§ **Work to be completed**
All lines from the one containing "[Search Type] (13, 25)" down to the one containing "Past Grant Awardees (395, 598)", both ends included, are to be given again exactly; omit the rest of the listing below.

+++ Data for this exercise

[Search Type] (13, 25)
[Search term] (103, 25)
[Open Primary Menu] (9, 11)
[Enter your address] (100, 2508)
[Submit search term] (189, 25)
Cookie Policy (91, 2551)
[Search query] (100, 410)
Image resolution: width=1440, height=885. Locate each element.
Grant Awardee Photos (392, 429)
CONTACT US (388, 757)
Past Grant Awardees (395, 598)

++++++
+++ Data for this exercise

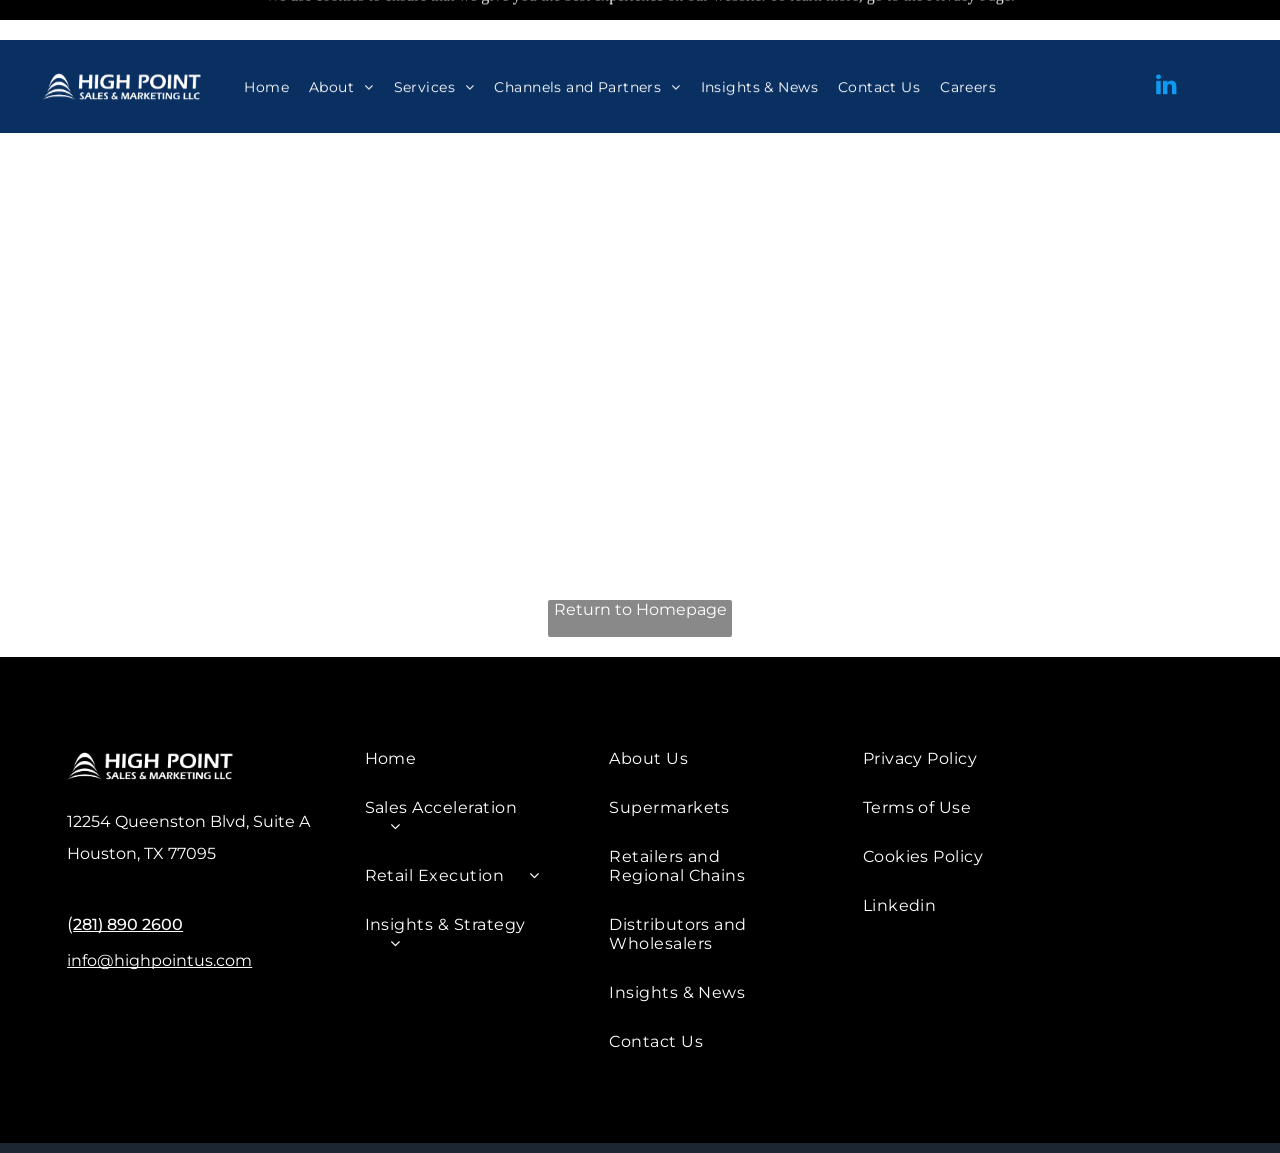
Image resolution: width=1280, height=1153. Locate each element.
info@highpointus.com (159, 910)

++++++

§ **Output**
[Search Type] (13, 25)
[Search term] (103, 25)
[Open Primary Menu] (9, 11)
[Enter your address] (100, 2508)
[Submit search term] (189, 25)
Cookie Policy (91, 2551)
[Search query] (100, 410)
Image resolution: width=1440, height=885. Locate each element.
Grant Awardee Photos (392, 429)
CONTACT US (388, 757)
Past Grant Awardees (395, 598)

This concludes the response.